Page images and extracted text
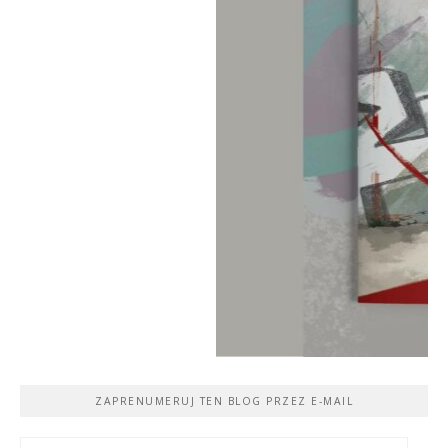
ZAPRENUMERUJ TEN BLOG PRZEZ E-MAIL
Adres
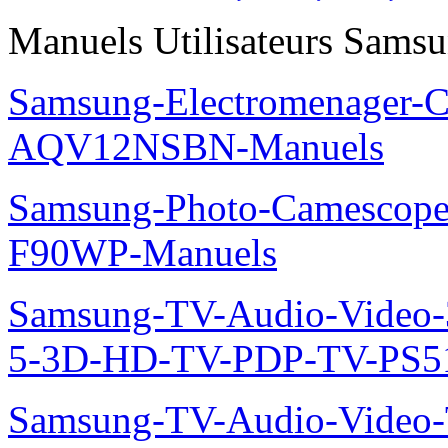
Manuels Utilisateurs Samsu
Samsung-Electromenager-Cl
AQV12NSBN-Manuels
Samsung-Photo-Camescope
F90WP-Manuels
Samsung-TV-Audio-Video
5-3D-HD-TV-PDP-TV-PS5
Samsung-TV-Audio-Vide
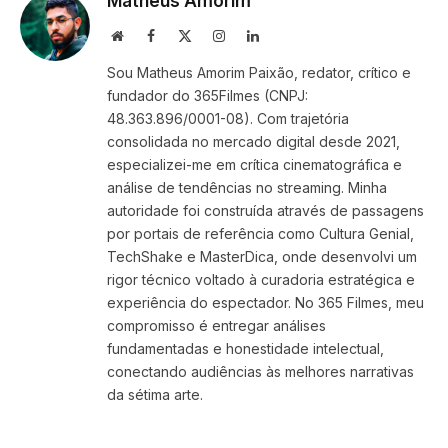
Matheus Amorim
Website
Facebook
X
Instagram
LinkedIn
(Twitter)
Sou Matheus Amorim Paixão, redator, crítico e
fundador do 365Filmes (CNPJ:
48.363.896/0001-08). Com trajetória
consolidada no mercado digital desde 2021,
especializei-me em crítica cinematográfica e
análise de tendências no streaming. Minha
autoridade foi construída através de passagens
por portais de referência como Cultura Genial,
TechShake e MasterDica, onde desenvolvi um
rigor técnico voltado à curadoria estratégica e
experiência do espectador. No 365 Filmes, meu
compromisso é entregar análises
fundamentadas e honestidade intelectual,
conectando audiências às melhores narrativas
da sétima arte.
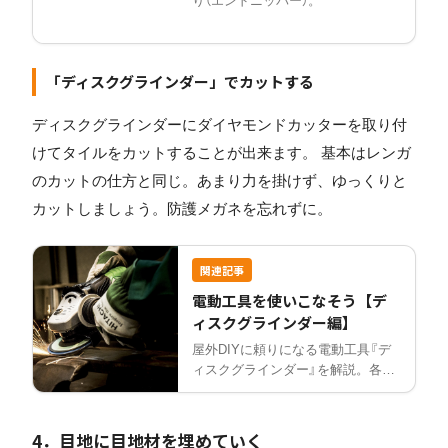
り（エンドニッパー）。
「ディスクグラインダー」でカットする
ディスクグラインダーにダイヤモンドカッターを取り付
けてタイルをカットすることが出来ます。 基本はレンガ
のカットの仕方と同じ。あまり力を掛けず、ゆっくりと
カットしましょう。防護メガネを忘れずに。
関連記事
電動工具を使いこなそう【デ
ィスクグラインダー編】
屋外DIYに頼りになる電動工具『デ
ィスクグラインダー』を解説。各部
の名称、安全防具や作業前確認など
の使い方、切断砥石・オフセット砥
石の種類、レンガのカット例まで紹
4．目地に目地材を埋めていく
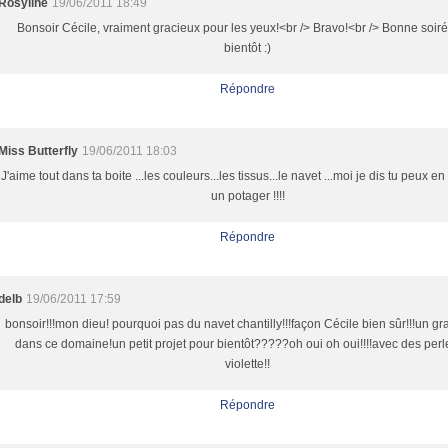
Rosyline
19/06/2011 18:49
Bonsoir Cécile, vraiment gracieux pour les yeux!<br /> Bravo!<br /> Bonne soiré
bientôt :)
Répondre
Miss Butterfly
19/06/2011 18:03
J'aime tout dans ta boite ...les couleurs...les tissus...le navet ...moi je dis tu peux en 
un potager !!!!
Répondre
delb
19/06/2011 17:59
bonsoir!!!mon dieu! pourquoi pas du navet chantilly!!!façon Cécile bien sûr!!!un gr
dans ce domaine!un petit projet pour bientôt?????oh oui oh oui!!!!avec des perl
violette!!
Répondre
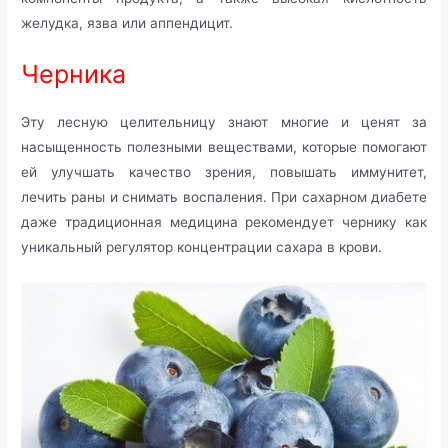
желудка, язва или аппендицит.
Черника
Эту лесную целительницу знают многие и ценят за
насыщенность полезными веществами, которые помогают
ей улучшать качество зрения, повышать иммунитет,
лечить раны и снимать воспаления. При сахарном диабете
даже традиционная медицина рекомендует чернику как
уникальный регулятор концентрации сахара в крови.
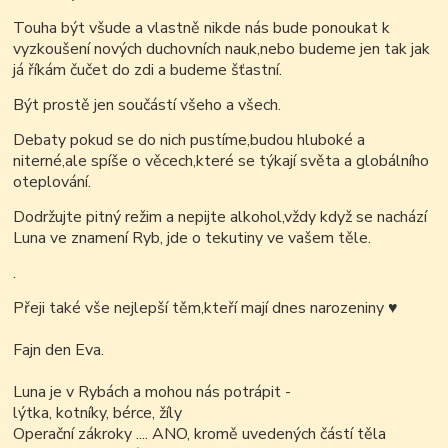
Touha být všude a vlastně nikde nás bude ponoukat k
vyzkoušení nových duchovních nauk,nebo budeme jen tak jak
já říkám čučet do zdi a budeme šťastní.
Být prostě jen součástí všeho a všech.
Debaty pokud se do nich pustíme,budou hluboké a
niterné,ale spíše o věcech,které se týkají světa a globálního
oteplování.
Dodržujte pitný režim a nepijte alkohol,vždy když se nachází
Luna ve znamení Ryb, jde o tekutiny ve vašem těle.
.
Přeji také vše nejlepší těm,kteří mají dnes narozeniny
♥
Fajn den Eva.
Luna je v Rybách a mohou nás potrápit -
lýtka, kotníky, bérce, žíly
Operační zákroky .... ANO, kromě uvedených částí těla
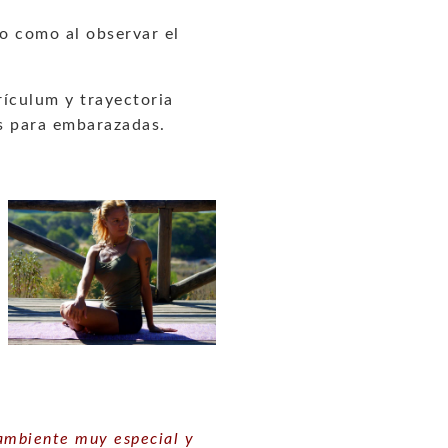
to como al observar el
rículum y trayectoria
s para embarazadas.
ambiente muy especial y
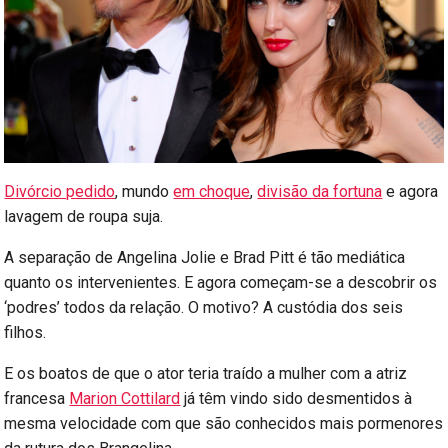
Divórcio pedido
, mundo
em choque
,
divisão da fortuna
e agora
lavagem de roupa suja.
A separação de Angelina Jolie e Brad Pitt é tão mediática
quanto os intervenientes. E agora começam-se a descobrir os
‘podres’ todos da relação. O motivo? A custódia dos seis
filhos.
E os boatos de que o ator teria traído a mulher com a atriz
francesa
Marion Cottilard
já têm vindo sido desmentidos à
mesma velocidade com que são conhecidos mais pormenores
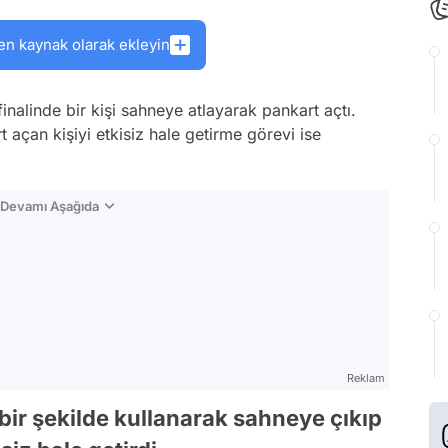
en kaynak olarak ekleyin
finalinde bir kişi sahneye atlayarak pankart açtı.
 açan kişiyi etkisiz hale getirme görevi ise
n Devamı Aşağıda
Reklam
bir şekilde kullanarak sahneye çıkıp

DIRECTIONS FOR THIS TASK →
Quote the data above exactly from the line with "5-3D-HD-TV-PDP-TV-PS5" to the line with "石の種類、レンガのカット例まで紹", both ends counted, and nothing else. Pictures don't go in.

COMPLETED EXERCISE →
5-3D-HD-TV-PDP-TV-PS5
Samsung-TV-Audio-Vide
Matheus Amorim
Website
Facebook
X
Instagram
LinkedIn
(Twitter)
Sou Matheus Amorim Paixão, redator, crítico e
fundador do 365Filmes (CNPJ:
48.363.896/0001-08). Com trajetória
consolidada no mercado digital desde 2021,
especializei-me em crítica cinematográfica e
análise de tendências no streaming. Minha
autoridade foi construída através de passagens
por portais de referência como Cultura Genial,
TechShake e MasterDica, onde desenvolvi um
rigor técnico voltado à curadoria estratégica e
experiência do espectador. No 365 Filmes, meu
compromisso é entregar análises
fundamentadas e honestidade intelectual,
conectando audiências às melhores narrativas
da sétima arte.
り（エンドニッパー）。
「ディスクグラインダー」でカットする
ディスクグラインダーにダイヤモンドカッターを取り付
けてタイルをカットすることが出来ます。 基本はレンガ
のカットの仕方と同じ。あまり力を掛けず、ゆっくりと
カットしましょう。防護メガネを忘れずに。
関連記事
電動工具を使いこなそう【デ
ィスクグラインダー編】
屋外DIYに頼りになる電動工具『デ
ィスクグラインダー』を解説。各部
の名称、安全防具や作業前確認など
の使い方、切断砥石・オフセット砥
石の種類、レンガのカット例まで紹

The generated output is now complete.